# What you will do
Only the lines from the beginning of the data below through the line that contains "The image size is (810, 2576)." should be repeated, exactly as written.
_____
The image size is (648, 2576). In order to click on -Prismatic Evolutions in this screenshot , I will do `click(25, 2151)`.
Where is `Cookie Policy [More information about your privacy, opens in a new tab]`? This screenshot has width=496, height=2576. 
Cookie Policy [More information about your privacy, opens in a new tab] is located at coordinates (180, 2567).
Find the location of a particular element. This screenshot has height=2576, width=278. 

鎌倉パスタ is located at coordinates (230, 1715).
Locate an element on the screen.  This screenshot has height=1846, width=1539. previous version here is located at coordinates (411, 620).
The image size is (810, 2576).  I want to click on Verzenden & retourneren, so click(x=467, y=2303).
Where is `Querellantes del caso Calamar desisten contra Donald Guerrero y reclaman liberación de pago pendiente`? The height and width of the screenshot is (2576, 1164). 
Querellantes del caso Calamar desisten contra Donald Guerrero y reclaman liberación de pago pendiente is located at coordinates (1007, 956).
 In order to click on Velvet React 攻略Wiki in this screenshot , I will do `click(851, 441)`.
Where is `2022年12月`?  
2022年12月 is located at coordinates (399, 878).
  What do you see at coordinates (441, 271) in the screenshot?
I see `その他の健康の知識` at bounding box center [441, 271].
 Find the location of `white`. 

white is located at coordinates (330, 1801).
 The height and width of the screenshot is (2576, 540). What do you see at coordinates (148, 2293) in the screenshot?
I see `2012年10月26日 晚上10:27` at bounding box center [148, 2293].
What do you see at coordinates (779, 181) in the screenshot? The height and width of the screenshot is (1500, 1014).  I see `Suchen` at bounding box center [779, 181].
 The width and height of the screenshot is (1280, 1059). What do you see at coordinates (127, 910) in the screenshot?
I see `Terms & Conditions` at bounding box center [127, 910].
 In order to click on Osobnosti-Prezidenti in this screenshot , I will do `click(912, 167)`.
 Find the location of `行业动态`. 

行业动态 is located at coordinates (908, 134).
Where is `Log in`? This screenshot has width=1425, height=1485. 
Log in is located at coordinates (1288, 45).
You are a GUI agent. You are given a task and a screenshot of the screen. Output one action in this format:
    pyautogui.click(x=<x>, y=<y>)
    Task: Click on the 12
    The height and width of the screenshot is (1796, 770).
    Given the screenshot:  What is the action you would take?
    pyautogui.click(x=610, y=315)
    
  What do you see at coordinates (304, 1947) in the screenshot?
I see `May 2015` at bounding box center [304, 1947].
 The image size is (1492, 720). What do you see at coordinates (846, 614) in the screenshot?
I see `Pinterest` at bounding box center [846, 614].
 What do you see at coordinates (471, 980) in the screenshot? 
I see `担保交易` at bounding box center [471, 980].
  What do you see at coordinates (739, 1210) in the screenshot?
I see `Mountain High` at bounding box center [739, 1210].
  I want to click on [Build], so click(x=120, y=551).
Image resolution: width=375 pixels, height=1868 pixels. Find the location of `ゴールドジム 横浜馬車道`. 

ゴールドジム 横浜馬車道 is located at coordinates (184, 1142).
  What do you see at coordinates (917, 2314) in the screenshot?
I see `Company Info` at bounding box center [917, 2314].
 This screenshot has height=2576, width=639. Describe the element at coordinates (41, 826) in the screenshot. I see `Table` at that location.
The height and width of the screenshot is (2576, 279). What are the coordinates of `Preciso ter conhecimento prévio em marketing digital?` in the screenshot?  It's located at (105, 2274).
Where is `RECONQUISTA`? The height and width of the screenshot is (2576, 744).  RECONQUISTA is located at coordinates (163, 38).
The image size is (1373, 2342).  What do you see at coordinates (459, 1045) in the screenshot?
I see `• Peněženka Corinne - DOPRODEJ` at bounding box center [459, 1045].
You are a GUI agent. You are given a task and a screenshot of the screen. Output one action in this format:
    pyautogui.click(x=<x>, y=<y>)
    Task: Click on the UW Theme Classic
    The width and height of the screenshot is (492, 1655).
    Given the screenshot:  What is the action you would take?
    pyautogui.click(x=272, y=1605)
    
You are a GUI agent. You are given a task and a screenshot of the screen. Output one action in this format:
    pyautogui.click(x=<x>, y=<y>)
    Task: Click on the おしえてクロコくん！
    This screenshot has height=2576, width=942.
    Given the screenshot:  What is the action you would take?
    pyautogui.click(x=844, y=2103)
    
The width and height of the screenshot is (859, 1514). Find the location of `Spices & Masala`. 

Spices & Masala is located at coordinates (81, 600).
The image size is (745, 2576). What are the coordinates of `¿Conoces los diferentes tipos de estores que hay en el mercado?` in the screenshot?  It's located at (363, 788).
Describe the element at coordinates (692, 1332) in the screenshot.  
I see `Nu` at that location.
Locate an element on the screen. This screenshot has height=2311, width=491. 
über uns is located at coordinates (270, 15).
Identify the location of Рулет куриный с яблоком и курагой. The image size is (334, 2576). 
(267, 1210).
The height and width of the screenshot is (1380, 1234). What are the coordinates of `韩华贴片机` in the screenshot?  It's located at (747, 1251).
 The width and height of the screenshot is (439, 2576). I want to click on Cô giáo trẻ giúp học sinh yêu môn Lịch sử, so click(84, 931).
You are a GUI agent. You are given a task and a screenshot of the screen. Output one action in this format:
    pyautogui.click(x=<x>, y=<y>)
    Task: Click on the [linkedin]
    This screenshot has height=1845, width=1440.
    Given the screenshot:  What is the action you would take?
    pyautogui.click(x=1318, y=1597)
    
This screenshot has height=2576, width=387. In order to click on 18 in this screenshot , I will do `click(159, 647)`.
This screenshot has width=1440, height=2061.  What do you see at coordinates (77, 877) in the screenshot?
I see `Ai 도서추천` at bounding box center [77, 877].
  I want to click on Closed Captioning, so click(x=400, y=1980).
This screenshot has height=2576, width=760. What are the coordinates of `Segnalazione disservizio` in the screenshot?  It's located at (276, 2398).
_____
# Response to the task
The image size is (648, 2576). In order to click on -Prismatic Evolutions in this screenshot , I will do `click(25, 2151)`.
Where is `Cookie Policy [More information about your privacy, opens in a new tab]`? This screenshot has width=496, height=2576. 
Cookie Policy [More information about your privacy, opens in a new tab] is located at coordinates (180, 2567).
Find the location of a particular element. This screenshot has height=2576, width=278. 

鎌倉パスタ is located at coordinates (230, 1715).
Locate an element on the screen.  This screenshot has height=1846, width=1539. previous version here is located at coordinates (411, 620).
The image size is (810, 2576).  I want to click on Verzenden & retourneren, so click(x=467, y=2303).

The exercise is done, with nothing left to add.